Continued from Stress and Chocolate.

It had been a week since the day of mourning, and the Princess was significantly less morose, however she still was not how Ehla recalled her.  The young woman snapped at courtiers or petitioners who talked for too long.  She made threats and went through with them.  Her brow always seemed furrowed when she sat on the imperial throne, and she only rarely smiled.

Ehla approached the head priest.  As usual, he wore all browns with some few whites.  He wore modest shoulder pads, and bared his arms like anyone with power.  The man blinked as she approached him in his study.

“Ehla?  It’s been some time.  Has someone been approaching you again?” His voice was soft despite his hard face.  He waved a hand toward the chair and stood. “Please, have a seat.”

“No.  I’m worried about the Princess-Regent.” She sat across from him on the provided stool, hands on her lap. “You’ve seen how she acts.  She’s no different in private.” The tall chambermaid sighed. “This isn’t her.”

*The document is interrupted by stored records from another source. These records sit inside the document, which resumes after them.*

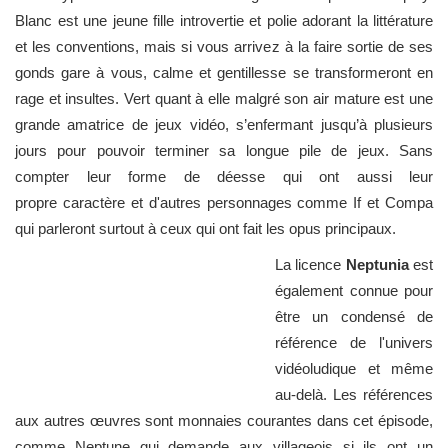
Blanc est une jeune fille introvertie et polie adorant la littérature
et les conventions, mais si vous arrivez à la faire sortie de ses
gonds gare à vous, calme et gentillesse se transformeront en
rage et insultes. Vert quant à elle malgré son air mature est une
grande amatrice de jeux vidéo, s’enfermant jusqu’à plusieurs
jours pour pouvoir terminer sa longue pile de jeux. Sans
compter leur forme de déesse qui ont aussi leur
propre caractère et d'autres personnages comme If et Compa
qui parleront surtout à ceux qui ont fait les opus principaux.
La licence
Neptunia
est
également connue pour
être un condensé de
référence de l'univers
vidéoludique et même
au-delà. Les références
aux autres œuvres sont monnaies courantes dans cet épisode,
comme Neptune qui demande aux villageois si ils ont un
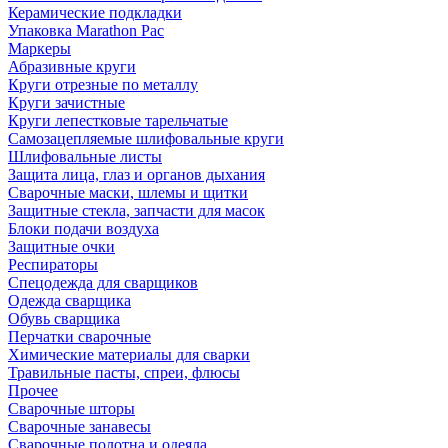
Керамические подкладки
Упаковка Marathon Pac
Маркеры
Абразивные круги
Круги отрезные по металлу
Круги зачистные
Круги лепестковые тарельчатые
Самозацепляемые шлифовальные круги
Шлифовальные листы
Защита лица, глаз и органов дыхания
Сварочные маски, шлемы и щитки
Защитные стекла, запчасти для масок
Блоки подачи воздуха
Защитные очки
Респираторы
Спецодежда для сварщиков
Одежда сварщика
Обувь сварщика
Перчатки сварочные
Химические материалы для сварки
Травильные пасты, спреи, флюсы
Прочее
Сварочные шторы
Сварочные занавесы
Сварочные полотна и одеяла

The man looked up. “This is just a stage of grieving.  She’s been sorrowful, and now she is angry.  Next, she will become very religious, asking for selfish impossible things, and finally, she will accept that they are gone.  This is normal, Ehla.” His shoulders relaxed as he sat back down.  The man took a deep breath. “First, she was lonely and confused.  Now, she’s angry.  She feels betrayed by her parents for dying.  She feels betrayed by the expectations of a ruler.  She feels betrayed by her own emotions.  She likely feels she should still be sad, still cry herself to sleep at night when she thinks you aren’t looking.  All of this is normal for a young heir thrust suddenly onto the throne.” He paused and ran a hand down his clean-shaven chin. “Next, she will begin to ask “Why me?”

“What do I do?  How do I help her?” Ehla ran a hand through her hair and twisted it as her eyes dropped.

“Give her honey in her tea, and provide her with candies that don’t require a lot of work on her part.  Reduce what you can of her stressers, and above all, don’t tell her to move on, or to get over her loss.  Tell her that you are open to listen, and… let her pick her own outfits.  She might find dressing how she wishes will improve her mood.  Also, back away when she starts showing signs that you’re annoying her.  It might hurt when you notice those signs, but give her space.”

Slowly, Ehla nodded. “Ah…”

The priest watched her for a time  as the two sat quietly.  Ehla watched her hands as she thought back.

“I’ve been pushy.  I should apologize.” The young woman began to stand.

“No.  Don’t draw attention to it.  Just ease off and observe closely.  You know how she works better than anyone.  Watch how she moves, how her face and body speak, and if when you pull away, she looks like she needs you, then stay with her.” The man smiled. “You’ve not dealt with loss like this before in your life.  It’s going to be hard taking care of her without a way to feel how she feels.  Do your best, and she will come back to herself.  Don’t rush her.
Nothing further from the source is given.